Generalise the association, so that even straight moves without any changes have their sources added as a key without a change (neither deletion nor edit, so this becomes an optional associated value).
This allows potential move destinations to be tied back to their sources by looking at the relevant ambiguous matches and seeing if a corresponding key exists in the association.
Issue #91 raised this:
The assertion occurs after
CodeMotionAnalysis.of
has completed; it is inCodeMotionAnalysisExtension.merge
after the per-file merges have completed.As such, it can be picked up as a prelude to working on #90.
For now 78c6ba0 disables that postcondition so that the third point from the previous comment can be addressed...
Debugging this assertion reveals a malformed MoveDestinations
that contains a single destination on the right hand side without any source:
MoveDestinations(Set(),Set(),Set(Section(
label = "THEIRS: 7b4fd68698f8ed6b13b067cf87f6abb25db52da1",
path = /Users/gerardmurphy/IdeaProjects/kineticMerge-dogfood-examples/src/test/scala/com/sageserpent/kineticmerge/core/CodeMotionAnalysisExtensionTest.scala,
start = TextPosition(line = 629, characterOffset = 48),
onePastEnd = TextPosition(line = 636, characterOffset = 14),
startTokenIndex = 2541,
sizeInTokens = 18,
content summary = """).get
),
... (
contentsByPath = Map(
"""
)),Set())
This is referenced in MoveDestinationsReport.moveDestinationsByMatches
with the key:
LeftAndRight(Section(
label = "OURS: 5dbb4faca2a2df4351c9f4892da59601913489f3",
path = /Users/gerardmurphy/IdeaProjects/kineticMerge-dogfood-examples/src/test/scala/com/sageserpent/kineticmerge/core/CodeMotionAnalysisExtensionTest.scala,
start = TextPosition(line = 736, characterOffset = 61),
onePastEnd = TextPosition(line = 742, characterOffset = 12),
startTokenIndex = 3543,
sizeInTokens = 18,
content summary = """).get),
... (
contentsByPath = Map(
"""
),Section(
label = "THEIRS: 7b4fd68698f8ed6b13b067cf87f6abb25db52da1",
path = /Users/gerardmurphy/IdeaProjects/kineticMerge-dogfood-examples/src/test/scala/com/sageserpent/kineticmerge/core/CodeMotionAnalysisExtensionTest.scala,
start = TextPosition(line = 629, characterOffset = 48),
onePastEnd = TextPosition(line = 636, characterOffset = 14),
startTokenIndex = 2541,
sizeInTokens = 18,
content summary = """).get
),
... (
contentsByPath = Map(
"""
))
So what happened to the left hand side of the left-right match?

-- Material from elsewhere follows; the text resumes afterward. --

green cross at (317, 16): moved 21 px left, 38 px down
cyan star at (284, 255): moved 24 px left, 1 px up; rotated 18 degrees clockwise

To start with, consider the right - that was picked up as a right edit, being part of a coalesced run:
17:23:13.584 [io-compute-3] DEBUG c.s.kineticmerge.core.merge$ -- Right edit of Section(
label = "BASE: 1e55332f",
path = /Users/gerardmurphy/IdeaProjects/kineticMerge-dogfood-examples/src/test/scala/com/sageserpent/kineticmerge/core/CodeMotionAnalysisExtensionTest.scala,
start = TextPosition(line = 666, characterOffset = 55),
onePastEnd = TextPosition(line = 669, characterOffset = 33),
startTokenIndex = 3266,
sizeInTokens = 10,
content = """expected)))
mergeResult match
case FullyMerged(result"""
) into Section(
label = "THEIRS: 7b4fd68698f8ed6b13b067cf87f6abb25db52da1",
path = /Users/gerardmurphy/IdeaProjects/kineticMerge-dogfood-examples/src/test/scala/com/sageserpent/kineticmerge/core/CodeMotionAnalysisExtensionTest.scala,
start = TextPosition(line = 629, characterOffset = 48),
onePastEnd = TextPosition(line = 636, characterOffset = 14),
startTokenIndex = 2541,
sizeInTokens = 18,
content summary = """).get
),
... (
contentsByPath = Map(
"""
), coalescing with following insertion of Section(
label = "THEIRS: 7b4fd68698f8ed6b13b067cf87f6abb25db52da1",
path = /Users/gerardmurphy/IdeaProjects/kineticMerge-dogfood-examples/src/test/scala/com/sageserpent/kineticmerge/core/CodeMotionAnalysisExtensionTest.scala,
start = TextPosition(line = 636, characterOffset = 14),
onePastEnd = TextPosition(line = 636, characterOffset = 47),
startTokenIndex = 2559,
sizeInTokens = 6,
content = "renamedPath -> tokens(leftContent"
) on the right.
The left hand side of the match however was picked up as an unrelated coincident insertion:
17:23:13.594 [io-compute-3] DEBUG c.s.kineticmerge.core.merge$ -- Coincident insertion of Section(
label = "OURS: 5dbb4faca2a2df4351c9f4892da59601913489f3",
path = /Users/gerardmurphy/IdeaProjects/kineticMerge-dogfood-examples/src/test/scala/com/sageserpent/kineticmerge/core/CodeMotionAnalysisExtensionTest.scala,
start = TextPosition(line = 736, characterOffset = 61),
onePastEnd = TextPosition(line = 742, characterOffset = 12),
startTokenIndex = 3543,
sizeInTokens = 18,
content summary = """).get),
... (
contentsByPath = Map(
"""
) on the left and Section(
label = "THEIRS: 7b4fd68698f8ed6b13b067cf87f6abb25db52da1",
path = /Users/gerardmurphy/IdeaProjects/kineticMerge-dogfood-examples/src/test/scala/com/sageserpent/kineticmerge/core/CodeMotionAnalysisExtensionTest.scala,
start = TextPosition(line = 832, characterOffset = 39),
onePastEnd = TextPosition(line = 839, characterOffset = 8),
startTokenIndex = 3279,
sizeInTokens = 18,
content summary = """).get
),
... (
contentsByPath = Map(
"""
) on the right.
Regarding that last comment, it seems that not only can preservations be accidentally picked up by the move destination machinery, so can coincident insertions. Now it can be correct for a coincident insertion to form a move destination - a coincident move, to be specific, but here we have some unrelated right edit that is ambiguous as a match with the one constituting a plain coincident insertion that in itself is a degenerate move.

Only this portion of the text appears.